On August 27, 2020, the Fed changed its inflation target from 2% to an average of 2% over time. In announcing the change the Fed said:

“The Committee judges that longer-term inflation expectations that are well anchored at 2 percent foster price stability and moderate long-term interest rates and enhance the Committee’s ability to promote maximum employment in the face of significant economic disturbances. In order to anchor longer-term inflation expectations at this level, the Committee seeks to achieve inflation that averages 2 percent over time, and therefore judges that, following periods when inflation has been running persistently below 2 percent, appropriate monetary policy will likely aim to achieve inflation moderately above 2 percent for some time.”

This statement didn’t explicitly say that the change was made to give the Fed more freedom to pursue the “full-employment” part of its Congressional mandate. However, it is difficult to rationalize another reason. The Fed’s assertion that inflation expectations will be more firmly anchored if some uncertainty is introduced into its inflation target makes no sense. It is difficult to see how setting a target of 2% that will be averaged over an unspecified period of time can anchor expectations better than having a fixed target of 2%.

The Fed decision to let the economy achieve full employment before taking any aggressive policy action is reflected in the fact that the inflation rate was nearly 8% before it took its first action. Moreover, the Fed’s response was anemic. On March 17, 2022, the Fed announced that it increased its target for the federal funds rate by 0.25% and that it would begin reducing the size of its balance sheet on June 1, but never indicated the pace of the reduction.
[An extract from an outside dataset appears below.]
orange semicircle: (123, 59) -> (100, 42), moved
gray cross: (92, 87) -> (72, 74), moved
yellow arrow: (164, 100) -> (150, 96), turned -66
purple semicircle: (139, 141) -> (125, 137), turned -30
Given its desire for the economy to achieve full employment, it was in no hurry to act. On May 4, the Fed announced that it increased the target by 0.50%. It increased the target by 0.75% at each of its regularly scheduled meetings in June, July and September. It took the Fed six months to increase its target for the federal funds rate 3 percentage points. During the pandemic it took the Fed just 12 days to reduce the target by half that amount.

A comparison of the Fed’s asset purchases from the end of February 2020 to the end of September 2020 with its sales from the end of February 2022 to the end of September 2022 also demonstrates that the Fed was much less aggressive in fighting inflation. The Fed increased its holdings of securities by about $2.2 trillion during the former period and reduced its holdings by about $100 billion during the latter period.
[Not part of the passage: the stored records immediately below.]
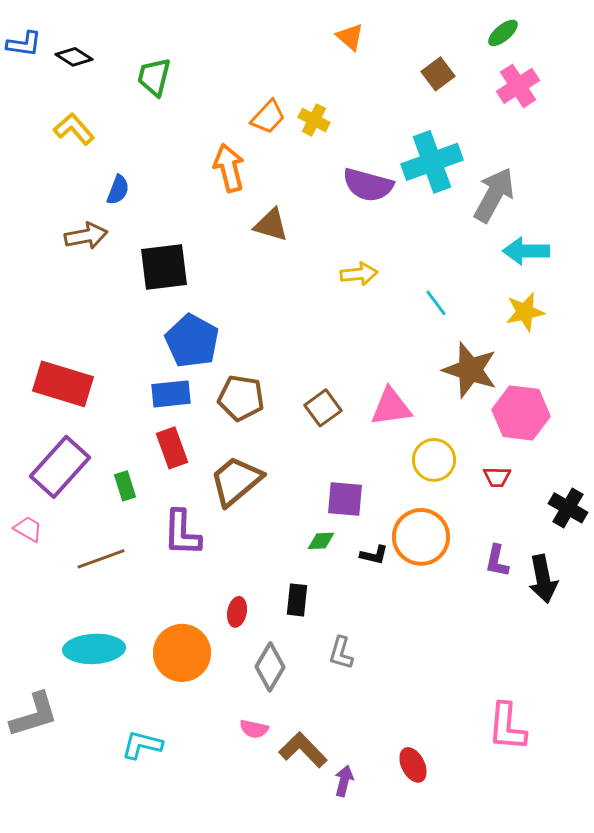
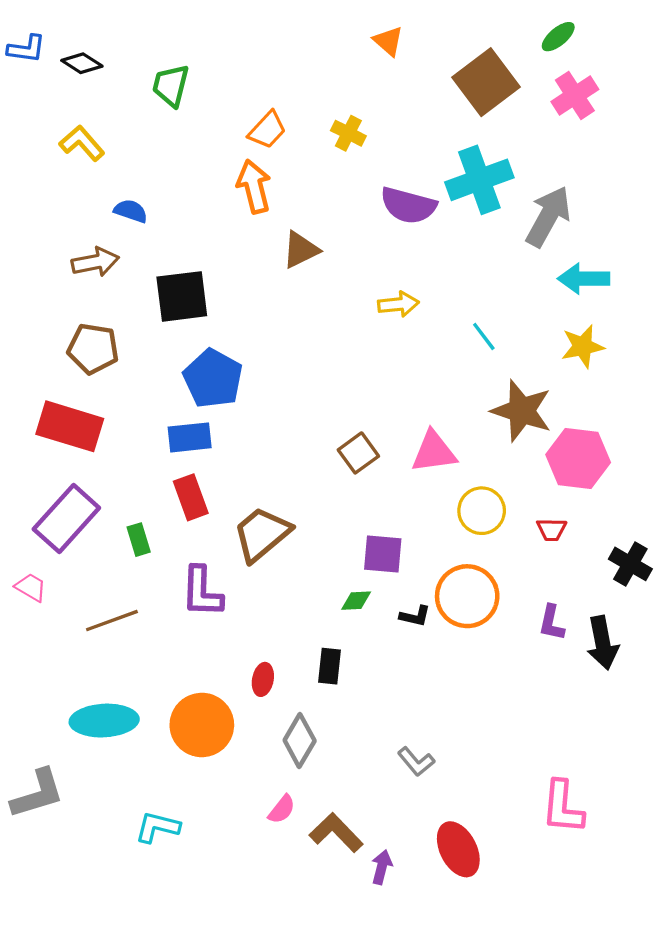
brown square: (438, 74) -> (486, 82), size x1.8
orange trapezoid: (268, 117) -> (267, 130), moved
blue semicircle: (118, 190) -> (131, 211), turned -92
brown triangle: (271, 225) -> (301, 250), turned -42
brown pentagon: (241, 398) -> (93, 349), moved
gray L-shape: (341, 653) -> (416, 762), moved, turned -56
pink semicircle: (254, 729) -> (282, 809), turned -64
red ellipse: (413, 765) -> (458, 849), size x1.4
The Fed’s lackluster response to inflation clearly indicates that it is much less concerned about fighting inflation than it is maintaining employment. This is ironic in light of the fact that inflation hurts everyone, while a reduction in employment primarily affects those who become unemployed.
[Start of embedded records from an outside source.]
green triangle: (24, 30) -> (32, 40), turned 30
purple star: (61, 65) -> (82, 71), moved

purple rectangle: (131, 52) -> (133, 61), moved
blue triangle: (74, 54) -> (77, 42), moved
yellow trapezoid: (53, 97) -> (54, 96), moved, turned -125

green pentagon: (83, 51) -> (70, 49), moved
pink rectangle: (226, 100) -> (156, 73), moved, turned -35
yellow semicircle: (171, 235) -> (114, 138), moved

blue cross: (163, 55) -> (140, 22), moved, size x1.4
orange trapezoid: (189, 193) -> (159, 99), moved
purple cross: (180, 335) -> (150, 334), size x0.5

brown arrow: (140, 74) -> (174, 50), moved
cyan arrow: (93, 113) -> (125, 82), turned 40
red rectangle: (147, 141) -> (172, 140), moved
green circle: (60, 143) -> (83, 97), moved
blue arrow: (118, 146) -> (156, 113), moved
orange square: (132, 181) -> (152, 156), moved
Furthermore, the income loss due to inflation is permanent for nearly everyone. If inflation averaged 8% this year, people whose income increases by 8% next year would still have lost 8% of their purchasing power during the year, even if the inflation was zero the next year.

Those whose incomes increase at a slower rate than inflation suffer a much larger and a more persistent loss. Even if their former purchasing power was eventually restored, the loss of purchasing power during the intervening period is permanent.

It is also the case that inflation is most damaging for low-income workers, anyone whose income tends to increase slowly, and especially those whose income is largely fixed and will never “catch up.” Multiple years of high inflation will have devastating consequences for such people. Consequently, it is hard to rationalize the Fed’s lackluster approach to fighting inflation.


This is a Hedgeye Guest Contributor piece written by Dr. Daniel Thornton. During his 33-year career at the St. Louis Fed, Thornton served as vice president and economic advisor. He currently runs D.L. Thornton Economics, an economic research consultancy. This piece does not necessarily reflect the opinion of Hedgeye.